What do you think it was that might have caused Ray Rice to lack the self-restraint to walk away when he was frustrated by something that his partner had done?  Maybe his behavior had nothing to do with brain trauma brought on by concussion related injuries.  Maybe his rational thought processing might have been impaired by due to the hard liquor he had consumed.  Or maybe he was raised in a world where he was never taught the art of self-restraint.  Given what he has learned from the programs involved in the Pre-Trial Intervention program he was fortunate enough to receive in lieu of a more severe punishment, what are the odds that Ray Rice would act violently toward his intimate partner ever again?  I’m going to say, “Take the under.” You see sometimes our criminal justice system gets it right.

I was never so proud of my son than when I watched him walk out the door this past weekend.  I felt badly that I had not cleared the items I was storing out of his room but I also felt he could have waited before moving them.  Had he simply asked me I would have helped him clear the things out and we could have placed them up in the attic.  Sometimes the simplest things are not always so simple at the time and we all get frustrated.  When the frustration is not dealt with in a way where we are free to express our feelings, it can lead to anger.  All kidding aside, eating Snickers might help but odds are it’s going to take more than that to resolve most matters.

When my son was younger he suffered a traumatic brain injury and doctors were monitoring his behavior as he got older to see how the injury might have impaired his ability to be a good citizen.  I learned so much about the way the brain works and how injuries to the brain can impair one’s ability to reason.  When my son was in the first grade he was frustrated by the way he was being treated by one of the other kids at school.  I remember someone saying to him that he should just go punch the kid in the face, and I did my best to explain to him that although I understood the desire to do that, there might be other ways to deal with the problem.  I remember giving him a pillow and telling him to act like the pillow was the kid who was bullying him.  To my surprise, my son beat on the pillow to a point that was almost scary.  I realized that my son had pent up anger and that his anger was at the point that it was on the verge of rage.  I explained to my son, after he took his frustrations out on the pillow, that the pillow was just a thing and although it was unfortunate that we might have to replace the pillow, people can never be replaced.  I did my best to tell him that when he gets frustrated he needs to try to recognize this frustration, and use appropriate methods for seeking to remedy whatever the problem is that needs fixing.  When it came to dealing with a bully at school, perhaps there were ways he could address the problem without using his fists.  We discussed what those might be.

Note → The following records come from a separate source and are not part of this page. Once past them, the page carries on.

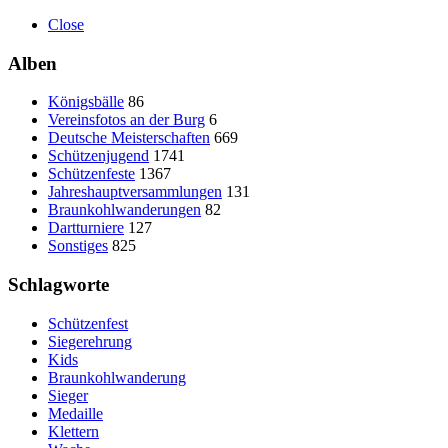
Close
Alben
Königsbälle
86
Vereinsfotos an der Burg
6
Deutsche Meisterschaften
669
Schützenjugend
1741
Schützenfeste
1367
Jahreshauptversammlungen
131
Braunkohlwanderungen
82
Dartturniere
127
Sonstiges
825
Schlagworte
Schützenfest
Siegerehrung
Kids
Braunkohlwanderung
Sieger
Medaille
Klettern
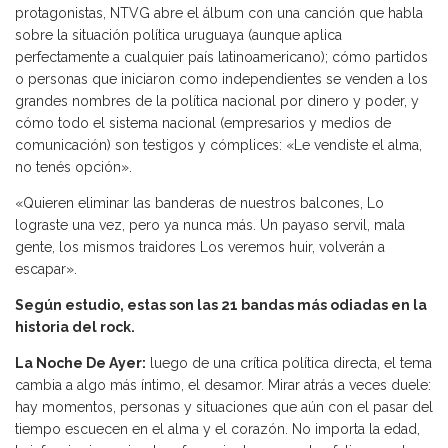
protagonistas, NTVG abre el álbum con una canción que habla
sobre la situación política uruguaya (aunque aplica
perfectamente a cualquier país latinoamericano); cómo partidos
o personas que iniciaron como independientes se venden a los
grandes nombres de la política nacional por dinero y poder, y
cómo todo el sistema nacional (empresarios y medios de
comunicación) son testigos y cómplices: «Le vendiste el alma,
no tenés opción».
«Quieren eliminar las banderas de nuestros balcones, Lo
lograste una vez, pero ya nunca más. Un payaso servil, mala
gente, los mismos traidores Los veremos huir, volverán a
escapar».
Según estudio, estas son las 21 bandas más odiadas en la
historia del rock.
La Noche De Ayer:
luego de una crítica política directa, el tema
cambia a algo más íntimo, el desamor. Mirar atrás a veces duele:
hay momentos, personas y situaciones que aún con el pasar del
tiempo escuecen en el alma y el corazón. No importa la edad,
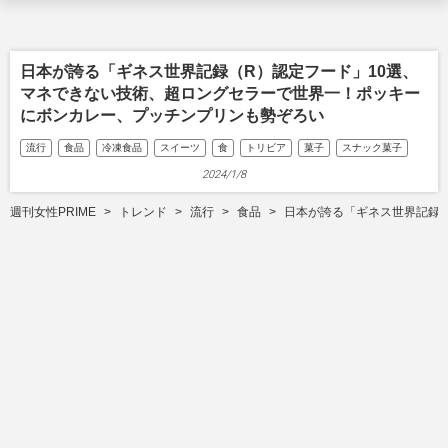
日本が誇る「ギネス世界記録（R）認定フード」10選、
マネできない技術、超ロングセラーで世界一！ポッキー
にボンカレー、プッチンプリンも勢ぞろい
流行
食品
冷凍食品
スイーツ
食
トリビア
菓子
スナック菓子
2024/1/8
週刊女性PRIME
トレンド
流行
食品
日本が誇る「ギネス世界記録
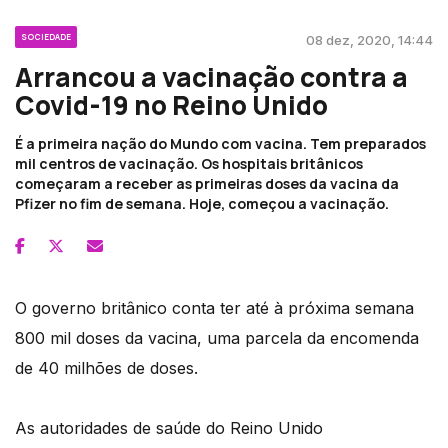
SOCIEDADE
08 dez, 2020, 14:44
Arrancou a vacinação contra a
Covid-19 no Reino Unido
É a primeira nação do Mundo com vacina. Tem preparados
mil centros de vacinação. Os hospitais britânicos
começaram a receber as primeiras doses da vacina da
Pfizer no fim de semana. Hoje, começou a vacinação.
O governo britânico conta ter até à próxima semana
800 mil doses da vacina, uma parcela da encomenda
de 40 milhões de doses.
As autoridades de saúde do Reino Unido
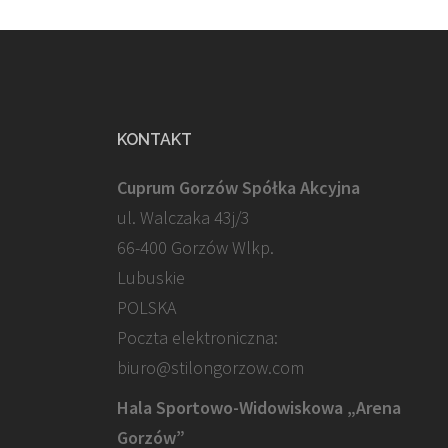
KONTAKT
Cuprum Gorzów Spółka Akcyjna
ul. Walczaka 43j/3
66-400 Gorzów Wlkp.
Lubuskie
POLSKA
Poczta elektroniczna:
biuro@stilongorzow.com
Hala Sportowo-Widowiskowa „Arena
Gorzów”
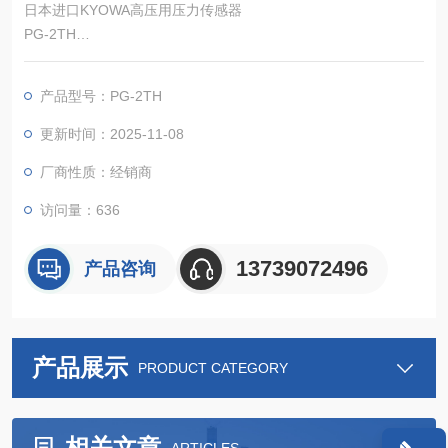
日本进口KYOWA高压用压力传感器
PG-2TH
采用内部封闭惰性气体的气密防水构造的高压用压力传感器。
额定容量：100, 200MPa
产品型号：PG-2TH
温度补偿范围：-10～70℃
更新时间：2025-11-08
厂商性质：经销商
访问量：636
13739072496
产品咨询
产品展示
PRODUCT CATEGORY
相关文章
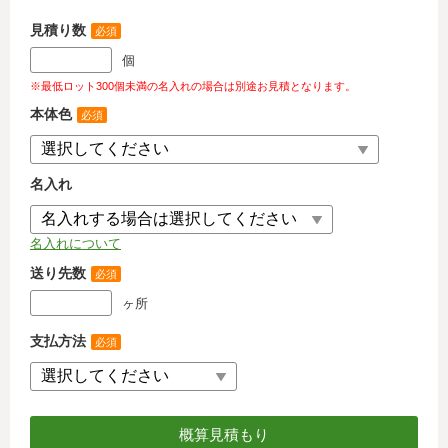
見積り数
必須
個
※最低ロット300個未満の名入れの場合は別途お見積となります。
本体色
必須
名入れ
名入れについて
送り先数
必須
ヶ所
支払方法
必須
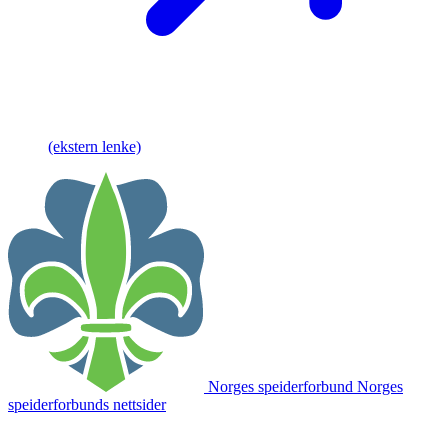
(ekstern lenke)
Norges speiderforbund
Norges
speiderforbunds nettsider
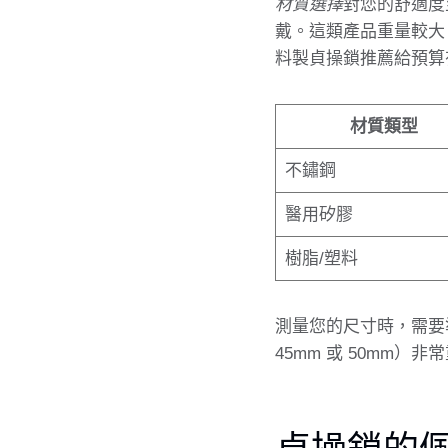
材質選擇
對您的舒適度
戴。這類產品重量較大
料製貞操鎖推薦給預算
材質類型
不鏽鋼
醫用矽膠
樹脂/塑料
測量您的尺寸時，需要
45mm 或 50mm
貞操鎖的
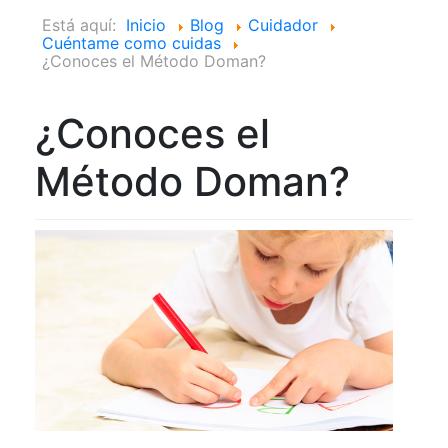
Está aquí:
Inicio
Blog
Cuidador
Cuéntame como cuidas
¿Conoces el Método Doman?
¿Conoces el
Método Doman?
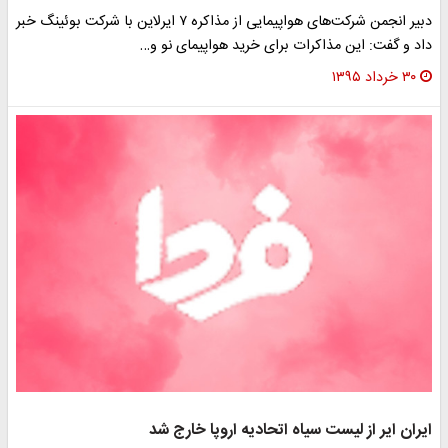
دبیر انجمن شرکت‌های هواپیمایی از مذاکره ۷ ایرلاین با شرکت بوئینگ خبر
داد و گفت: این مذاکرات برای خرید هواپیمای نو و…
۳۰ خرداد ۱۳۹۵
ایران ایر از لیست سیاه اتحادیه اروپا خارج شد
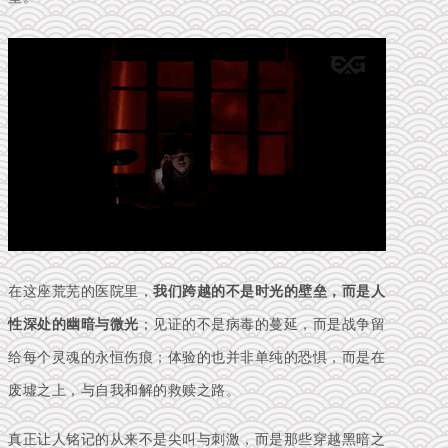
在这座荒芜的医院里，
我们跨越的不是时光的壁垒，而是人
性深处的幽暗与微光
；见证的不是病毒的蔓延，而是战争留
给每个灵魂的永恒伤痕；体验的也并非单纯的恐惧，而是在
废墟之上，与自我和解的救赎之路。
真正让人铭记的从来不是尖叫与刺激，而是那些穿越黑暗之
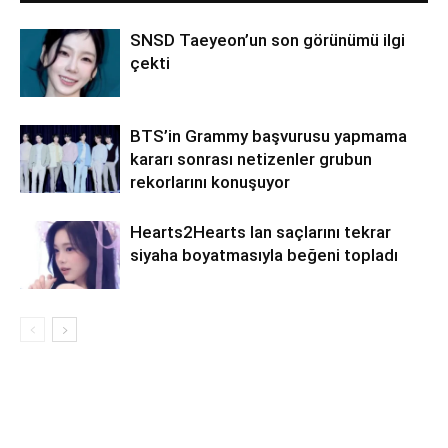
SNSD Taeyeon’un son görünümü ilgi
çekti
BTS’in Grammy başvurusu yapmama
kararı sonrası netizenler grubun
rekorlarını konuşuyor
Hearts2Hearts Ian saçlarını tekrar
siyaha boyatmasıyla beğeni topladı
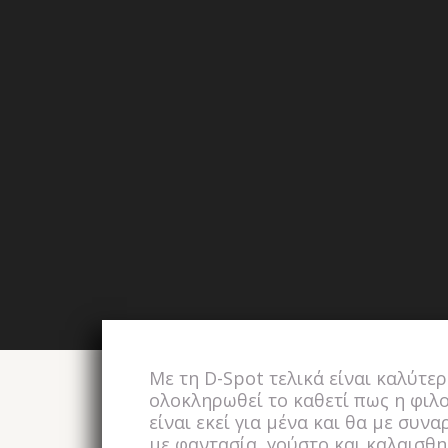
Με τη D-Spot τελικά είναι καλύτερ
ολοκληρωθεί το καθετί πως η φιλ
είναι εκεί για μένα και θα με συν
με φαντασία, γούστο και καλαισθη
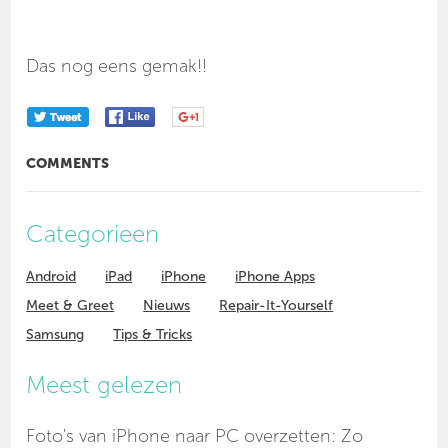
Das nog eens gemak!!
COMMENTS
Categorieen
Android
iPad
iPhone
iPhone Apps
Meet & Greet
Nieuws
Repair-It-Yourself
Samsung
Tips & Tricks
Meest gelezen
Foto's van iPhone naar PC overzetten: Zo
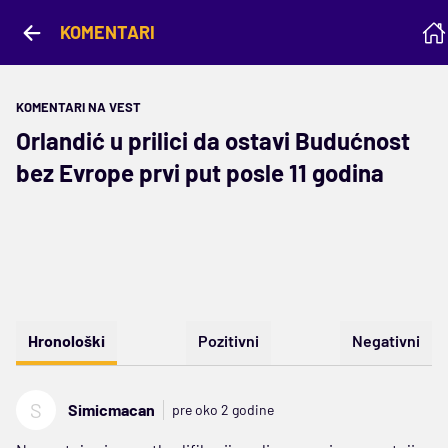
KOMENTARI
KOMENTARI NA VEST
Orlandić u prilici da ostavi Budućnost
bez Evrope prvi put posle 11 godina
Hronološki
Pozitivni
Negativni
S
Simicmacan
pre oko 2 godine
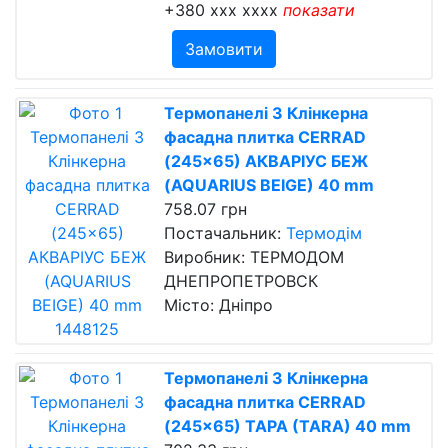
+380 xxx xxxx
показати
Замовити
Термопанелі З Клінкерна
фасадна плитка CERRAD
(245x65) АКВАРІУС БЕЖ
(AQUARIUS BEIGE) 40 mm
758.07 грн
Постачальник:
Термодім
Виробник: ТЕРМОДОМ
ДНЕПРОПЕТРОВСК
Місто: Дніпро
Термопанелі З Клінкерна
фасадна плитка CERRAD
(245x65) ТАРА (TARA) 40 mm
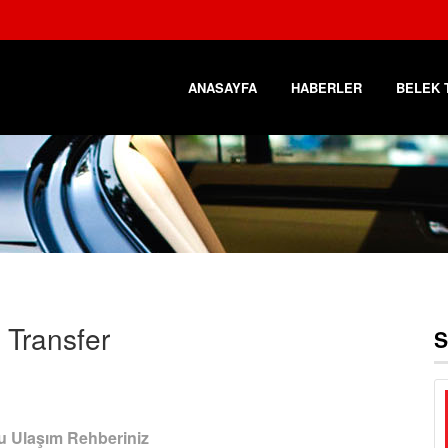
ANASAYFA
HABERLER
BELEK 
 Transfer
S
lu Ulaşım Rehberiniz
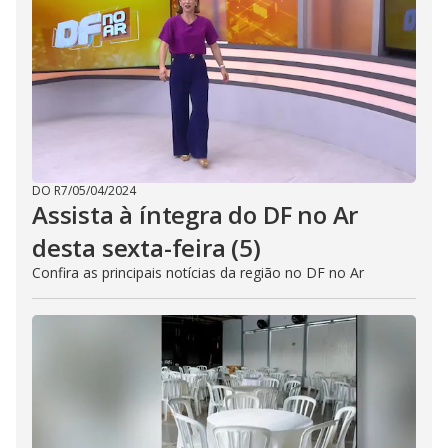
DO R7
/
05/04/2024
Assista à íntegra do DF no Ar
desta sexta-feira (5)
Confira as principais notícias da região no DF no Ar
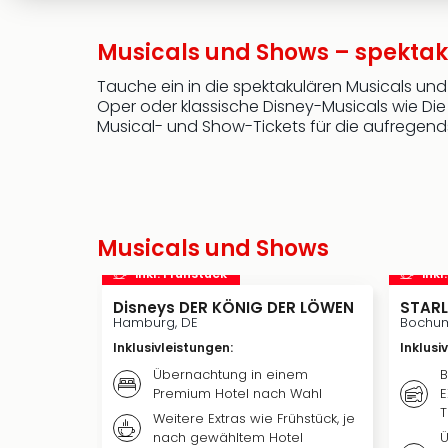
Musicals und Shows – spektak
Tauche ein in die spektakulären Musicals un
Oper oder klassische Disney-Musicals wie Die 
Musical- und Show-Tickets für die aufregend
Musicals und Shows
inkl. Frühstück
inkl
Disneys DER KÖNIG DER LÖWEN
STARL
Hamburg, DE
Bochum
Inklusivleistungen
:
Inklusi
Übernachtung in einem
B
Premium Hotel nach Wahl
E
T
Weitere Extras wie Frühstück, je
nach gewähltem Hotel
Ü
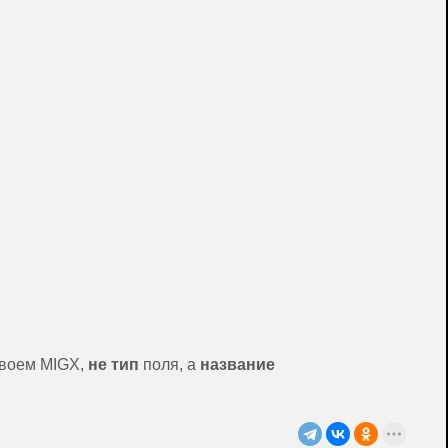
 своем MIGX,
не тип
поля, а
название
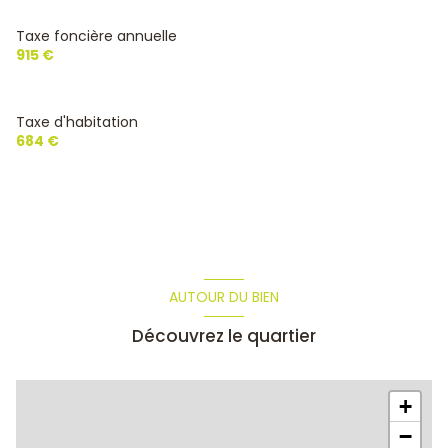
visiophone
Taxe foncière annuelle
915 €
interphone
Taxe d'habitation
quartier Centre Ville
684 €
AUTOUR DU BIEN
Découvrez le quartier
+
−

I can also recall standing in a classroom one time when I was substitute teaching for a first grade class.  There was a student who was visibly angry and upset.  His face was red as he shared that he did not have anything to show for “Show and Tell.” A young girl raised her hand to tell me that every time she walked by this particular student [the one with the red face] he tripped her and she did not like the boy.  I recall how I carefully responding by telling the young girl that although it was not okay for anyone to trip her, that perhaps there might be alternative routes to take when the one you tend to take is problematic.  It’s not that it was okay for the boy to trip her but I wanted the young girl to know that she had a choice to avoid the problem, as well.